Improving Care for Coma

When you have a loved one in a coma, it is agony hoping that they wake up and that they emerge as they were. The uncertainty, the unanswered questions, the stress … and all you can do is wait.

But now our J. Javier Provencio, MD, has helped assemble an ambitious plan to improve care for comatose patients — and to advance our understanding of coma and other conditions that reduce consciousness.

The plan, developed by a blue-ribbon committee working on behalf of the Neurocritical Care Society’s Curing Coma Campaign, has three main pillars:

  • Better classify different types of comas, to improve diagnosis and treatment
  • Develop better indicators of patient prognosis, known as biomarkers
  • Advance clinical trials of new therapies to recover consciousness

“We envision that a principled, mechanistic approach to predicting and measuring responses to new therapies in the ICU could allow clinicians to provide targeted treatments that are personalized to each patient, ensuring that each patient is given the best possible chance to recover consciousness in the ICU and beyond,” the committee members wrote in a new paper detailing their recommendations, published in the scientific journal Neurocritical Care.

Dr.
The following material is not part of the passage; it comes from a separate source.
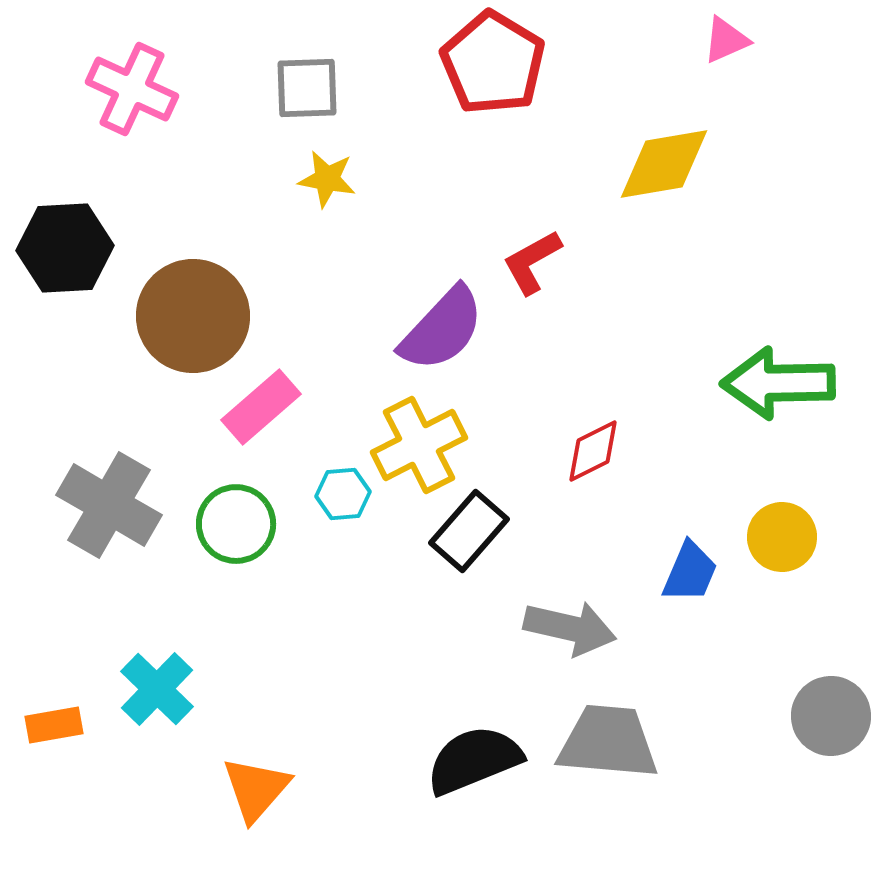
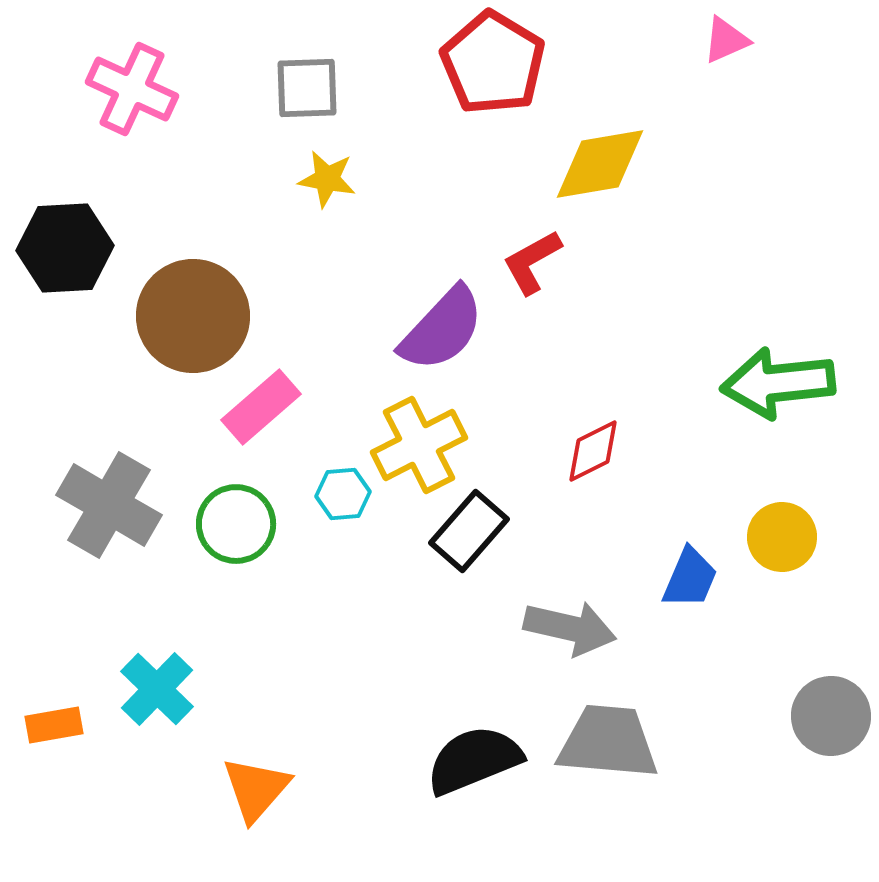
yellow diamond: moved 64 px left
green arrow: rotated 5 degrees counterclockwise
blue trapezoid: moved 6 px down
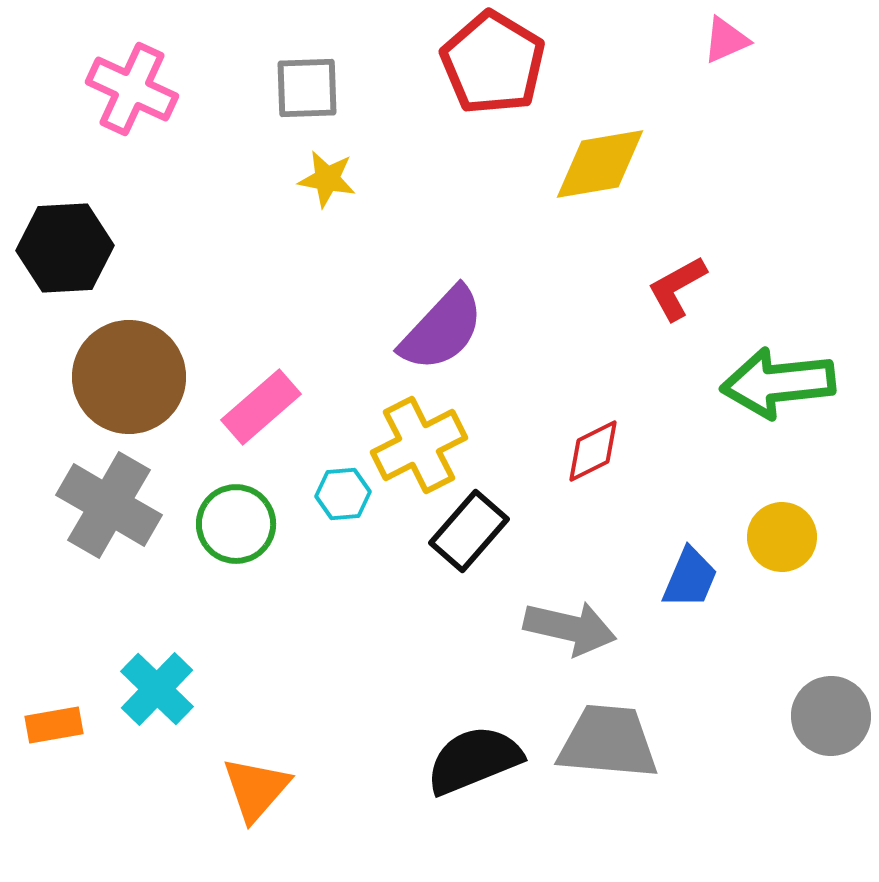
red L-shape: moved 145 px right, 26 px down
brown circle: moved 64 px left, 61 px down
Provencio was the lead author of the recommendations. He serves as the director of our Nerancy Neuroscience Intensive Care Unit, and he’s deeply vested in improving coma care.

“We now have the tools to understand comatose patients in a way we haven’t in the past. This opens the door to ask the question, ‘Can we improve consciousness in patients in a coma?’” he told me. “This research endeavor aims to help patients and families dealing with the consequences of brain damage gain clarity about the current chances for improvement and maintain hope that, in the future, there will be treatments to help recover consciousness.”